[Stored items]
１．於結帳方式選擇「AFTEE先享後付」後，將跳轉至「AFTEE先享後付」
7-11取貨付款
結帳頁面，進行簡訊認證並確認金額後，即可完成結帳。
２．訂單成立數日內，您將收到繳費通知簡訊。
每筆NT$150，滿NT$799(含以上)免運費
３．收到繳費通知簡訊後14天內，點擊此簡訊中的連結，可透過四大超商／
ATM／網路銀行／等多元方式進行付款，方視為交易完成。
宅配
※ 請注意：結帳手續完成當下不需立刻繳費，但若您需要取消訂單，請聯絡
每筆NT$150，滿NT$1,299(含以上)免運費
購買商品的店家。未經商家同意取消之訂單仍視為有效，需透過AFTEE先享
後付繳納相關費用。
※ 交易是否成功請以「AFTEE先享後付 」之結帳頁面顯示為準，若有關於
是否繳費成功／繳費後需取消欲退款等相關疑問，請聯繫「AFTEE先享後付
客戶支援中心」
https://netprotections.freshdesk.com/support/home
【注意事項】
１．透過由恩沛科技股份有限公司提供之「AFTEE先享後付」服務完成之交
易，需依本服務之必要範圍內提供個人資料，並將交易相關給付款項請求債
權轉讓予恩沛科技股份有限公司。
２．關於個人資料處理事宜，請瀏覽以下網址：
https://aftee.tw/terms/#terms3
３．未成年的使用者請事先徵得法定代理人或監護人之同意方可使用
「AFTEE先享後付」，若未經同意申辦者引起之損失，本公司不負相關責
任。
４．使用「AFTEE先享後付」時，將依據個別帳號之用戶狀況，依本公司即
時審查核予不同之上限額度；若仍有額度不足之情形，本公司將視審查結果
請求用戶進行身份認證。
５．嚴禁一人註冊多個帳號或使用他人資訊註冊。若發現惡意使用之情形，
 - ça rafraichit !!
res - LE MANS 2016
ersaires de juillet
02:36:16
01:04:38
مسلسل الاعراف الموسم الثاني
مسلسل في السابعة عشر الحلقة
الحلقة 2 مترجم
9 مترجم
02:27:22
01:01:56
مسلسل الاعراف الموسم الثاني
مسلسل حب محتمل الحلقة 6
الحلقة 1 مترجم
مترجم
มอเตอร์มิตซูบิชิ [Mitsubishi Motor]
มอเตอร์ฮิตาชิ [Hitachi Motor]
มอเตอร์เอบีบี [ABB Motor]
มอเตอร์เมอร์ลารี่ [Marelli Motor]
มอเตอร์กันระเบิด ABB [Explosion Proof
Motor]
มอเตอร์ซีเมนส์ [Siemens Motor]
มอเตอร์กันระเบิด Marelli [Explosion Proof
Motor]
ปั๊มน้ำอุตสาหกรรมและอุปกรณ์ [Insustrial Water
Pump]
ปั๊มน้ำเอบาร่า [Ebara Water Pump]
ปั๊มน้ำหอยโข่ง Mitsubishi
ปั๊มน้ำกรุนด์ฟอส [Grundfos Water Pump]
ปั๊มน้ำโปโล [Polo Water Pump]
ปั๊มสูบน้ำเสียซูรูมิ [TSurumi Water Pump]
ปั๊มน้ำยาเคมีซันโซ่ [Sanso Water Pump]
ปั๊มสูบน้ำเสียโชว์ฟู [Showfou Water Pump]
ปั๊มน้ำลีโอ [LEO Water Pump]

The problem:
Your task is to retype all of the lines above exactly.

Exercise output:
１．於結帳方式選擇「AFTEE先享後付」後，將跳轉至「AFTEE先享後付」
7-11取貨付款
結帳頁面，進行簡訊認證並確認金額後，即可完成結帳。
２．訂單成立數日內，您將收到繳費通知簡訊。
每筆NT$150，滿NT$799(含以上)免運費
３．收到繳費通知簡訊後14天內，點擊此簡訊中的連結，可透過四大超商／
ATM／網路銀行／等多元方式進行付款，方視為交易完成。
宅配
※ 請注意：結帳手續完成當下不需立刻繳費，但若您需要取消訂單，請聯絡
每筆NT$150，滿NT$1,299(含以上)免運費
購買商品的店家。未經商家同意取消之訂單仍視為有效，需透過AFTEE先享
後付繳納相關費用。
※ 交易是否成功請以「AFTEE先享後付 」之結帳頁面顯示為準，若有關於
是否繳費成功／繳費後需取消欲退款等相關疑問，請聯繫「AFTEE先享後付
客戶支援中心」
https://netprotections.freshdesk.com/support/home
【注意事項】
１．透過由恩沛科技股份有限公司提供之「AFTEE先享後付」服務完成之交
易，需依本服務之必要範圍內提供個人資料，並將交易相關給付款項請求債
權轉讓予恩沛科技股份有限公司。
２．關於個人資料處理事宜，請瀏覽以下網址：
https://aftee.tw/terms/#terms3
３．未成年的使用者請事先徵得法定代理人或監護人之同意方可使用
「AFTEE先享後付」，若未經同意申辦者引起之損失，本公司不負相關責
任。
４．使用「AFTEE先享後付」時，將依據個別帳號之用戶狀況，依本公司即
時審查核予不同之上限額度；若仍有額度不足之情形，本公司將視審查結果
請求用戶進行身份認證。
５．嚴禁一人註冊多個帳號或使用他人資訊註冊。若發現惡意使用之情形，
 - ça rafraichit !!
res - LE MANS 2016
ersaires de juillet
02:36:16
01:04:38
مسلسل الاعراف الموسم الثاني
مسلسل في السابعة عشر الحلقة
الحلقة 2 مترجم
9 مترجم
02:27:22
01:01:56
مسلسل الاعراف الموسم الثاني
مسلسل حب محتمل الحلقة 6
الحلقة 1 مترجم
مترجم
มอเตอร์มิตซูบิชิ [Mitsubishi Motor]
มอเตอร์ฮิตาชิ [Hitachi Motor]
มอเตอร์เอบีบี [ABB Motor]
มอเตอร์เมอร์ลารี่ [Marelli Motor]
มอเตอร์กันระเบิด ABB [Explosion Proof
Motor]
มอเตอร์ซีเมนส์ [Siemens Motor]
มอเตอร์กันระเบิด Marelli [Explosion Proof
Motor]
ปั๊มน้ำอุตสาหกรรมและอุปกรณ์ [Insustrial Water
Pump]
ปั๊มน้ำเอบาร่า [Ebara Water Pump]
ปั๊มน้ำหอยโข่ง Mitsubishi
ปั๊มน้ำกรุนด์ฟอส [Grundfos Water Pump]
ปั๊มน้ำโปโล [Polo Water Pump]
ปั๊มสูบน้ำเสียซูรูมิ [TSurumi Water Pump]
ปั๊มน้ำยาเคมีซันโซ่ [Sanso Water Pump]
ปั๊มสูบน้ำเสียโชว์ฟู [Showfou Water Pump]
ปั๊มน้ำลีโอ [LEO Water Pump]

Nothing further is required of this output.